Search-Optimized Disk Layouts For Suffix-Tree Genomic Indexes
Abstract
Over the last decade, biological sequence repositories have been growing at an exponential rate. Sophisticated indexing techniques are required to facilitate efficient searching through these humongous genetic repositories. A particularly attractive index structure for such sequence processing is the classical suffix-tree, a vertically compressed trie structure built over the set of all suffixes of a sequence. Its attractiveness stems from its linearity properties -- suffix-tree construction times are linear in the size of the indexed sequences, while search times are linear in the size of the query strings.
In practice, however, the promise of suffix-trees is not realized for extremely long sequences, such as the human genome, that run into the billions of characters. This is because suffix-trees, which are typically an order of magnitude larger than the indexed sequence, necessarily have to be disk-resident for such elongated sequences, and their traditional construction and traversal algorithms result in random disk accesses. We investigate, in this thesis, post-construction techniques for disk-based suffix-tree storage optimization, with the objective of maximizing disk-reference locality during query processing. We begin by focusing on the layout reorganization in which the node-to-block assignments and sequence of blocks are reworked. Our proposed algorithm is based on combining the breadth-first layout approach advocated in the recent literature with probabilistic techniques for minimizing the physical distance between successive block accesses, based on an analysis of node traversal patterns. In our next step, we consider techniques for reducing the space overheads incurred by suffix-trees. In particular, we propose an embedding strategy whereby leaf nodes can be completely represented within their parent internal nodes, without requiring any space extension of the parent node's structure.
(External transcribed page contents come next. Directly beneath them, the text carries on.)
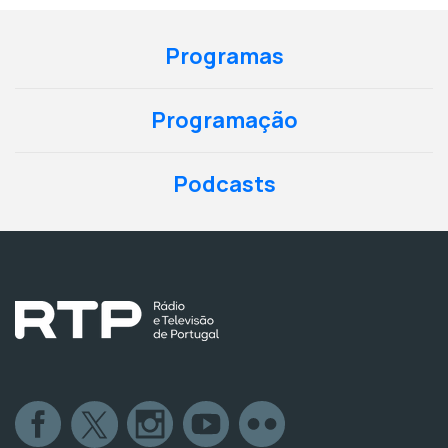
Programas
Programação
Podcasts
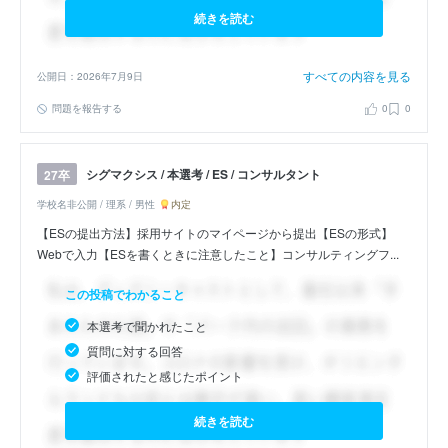
続きを読む
すべての内容を見る
公開日：2026年7月9日
問題を報告する
0
0
シグマクシス / 本選考 / ES / コンサルタント
27卒
学校名非公開 / 理系 / 男性
内定
【ESの提出方法】採用サイトのマイページから提出【ESの形式】
Webで入力【ESを書くときに注意したこと】コンサルティングフ...
この投稿でわかること
本選考で聞かれたこと
質問に対する回答
評価されたと感じたポイント
続きを読む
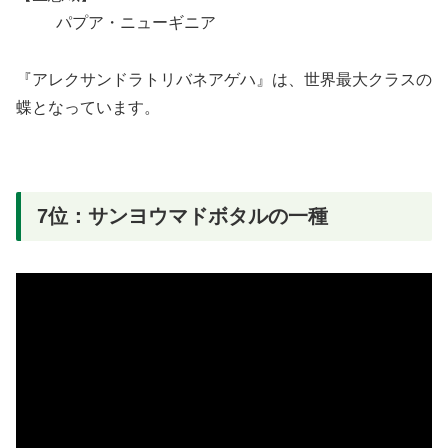
パプア・ニューギニア
『アレクサンドラトリバネアゲハ』は、世界最大クラスの
蝶となっています。
7位：サンヨウマドボタルの一種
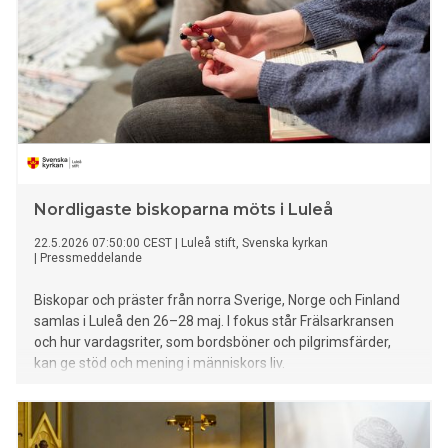
Nordligaste biskoparna möts i Luleå
22.5.2026 07:50:00 CEST
|
Luleå stift, Svenska kyrkan
|
Pressmeddelande
Biskopar och präster från norra Sverige, Norge och Finland
samlas i Luleå den 26–28 maj. I fokus står Frälsarkransen
och hur vardagsriter, som bordsböner och pilgrimsfärder,
kan ge stöd och mening i människors liv.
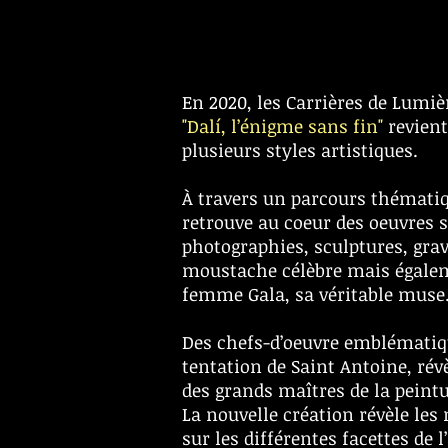
En 2020, les Carrières de Lumiè
"Dalí, l’énigme sans fin"
revient
plusieurs styles artistiques.
À travers un parcours thématiq
retrouve au coeur des oeuvres s
photographies, sculptures, grav
moustache célèbre mais égaleme
femme Gala, sa véritable muse
Des chefs-d’oeuvre emblématiq
tentation de Saint Antoine, révè
des grands maîtres de la peintu
La nouvelle création révèle le
sur les différentes facettes de 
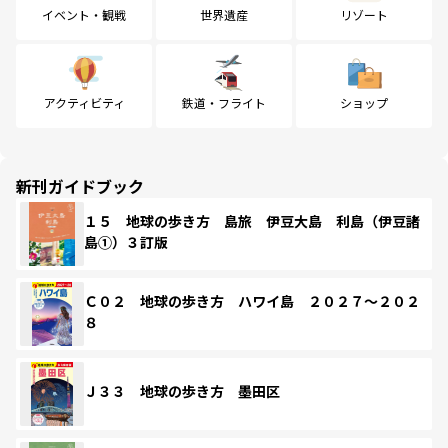
イベント・観戦
世界遺産
リゾート
アクティビティ
鉄道・フライト
ショップ
新刊ガイドブック
１５ 地球の歩き方 島旅 伊豆大島 利島（伊豆諸
島①）３訂版
Ｃ０２ 地球の歩き方 ハワイ島 ２０２７～２０２
８
Ｊ３３ 地球の歩き方 墨田区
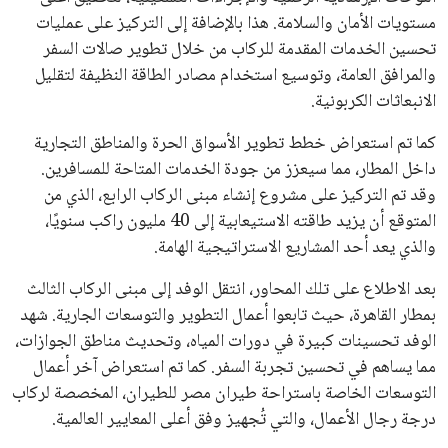
مستويات الأمان والسلامة. هذا بالإضافة إلى التركيز على عمليات
تحسين الخدمات المقدمة للركاب من خلال تطوير صالات السفر
والمرافق العامة، وتوسيع استخدام مصادر الطاقة النظيفة لتقليل
الانبعاثات الكربونية.
كما تم استعراض خطط تطوير الأسواق الحرة والمناطق التجارية
داخل المطار، مما سيعزز من جودة الخدمات المتاحة للمسافرين.
وقد تم التركيز على مشروع إنشاء مبنى الركاب الرابع، الذي من
المتوقع أن يزيد طاقته الاستيعابية إلى 40 مليون راكب سنويًا،
والذي يعد أحد المشاريع الاستراتيجية الهامة.
بعد الاطلاع على تلك المحاور، انتقل الوفد إلى مبنى الركاب الثالث
بمطار القاهرة، حيث تابعوا أعمال التطوير والتوسعات الجارية. شهد
الوفد تحسينات كبيرة في دورات المياه، وتحديث مناطق الجوازات،
مما يساهم في تحسين تجربة السفر. كما تم استعراض آخر أعمال
التوسعات الخاصة باستراحة طيران مصر للطيران، المخصصة لركاب
درجة رجال الأعمال، والتي تُجهيز وفق أعلى المعايير العالمية.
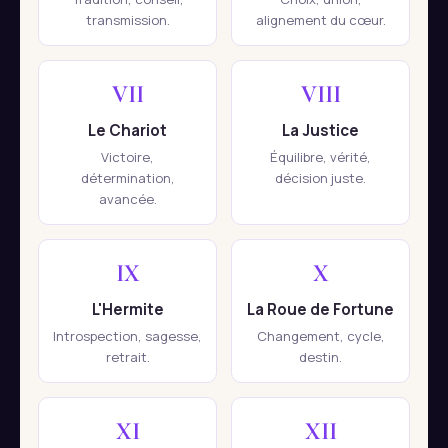
transmission.
alignement du cœur.
VII
VIII
Le Chariot
La Justice
Victoire,
Équilibre, vérité,
détermination,
décision juste.
avancée.
IX
X
L'Hermite
La Roue de Fortune
Introspection, sagesse,
Changement, cycle,
retrait.
destin.
XI
XII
To quantitatively evaluate the benefits of our reorganized and restructured layouts, we have conducted extensive experiments on complete human genome sequences, with complex and computationally expensive user queries that involve finding the maximal common substring matches of the query strings.
We show, for the first time, that the layout reorganization approach can be scaled to entire genomes, including the human genome. In the layout reorganization, with careful choice of node-to-block assignment condition and optimized sequence of blocks, search-time improvements ranging from 25% to 75% can be achieved with respect to the construction layouts on such genomes. While the layout reorganization does take considerable time, it is a one-time process whereas searches will be repeatedly invoked on this index. The internalization of leaf nodes results in a 25% reduction in the suffix-tree space occupancy. More importantly, when applied to the construction layout, it provides search-time improvements ranging from 25% to 85%, and in conjunction with the reorganized layout, searches are speeded up by 50% to 90%. Overall, our study and experimental results indicate that through careful choice of node implementations and layouts, the disk access locality of suffix-trees can be improved to the extent that upto an order-of-magnitude improvements in search-times may result relative to the classical implementations.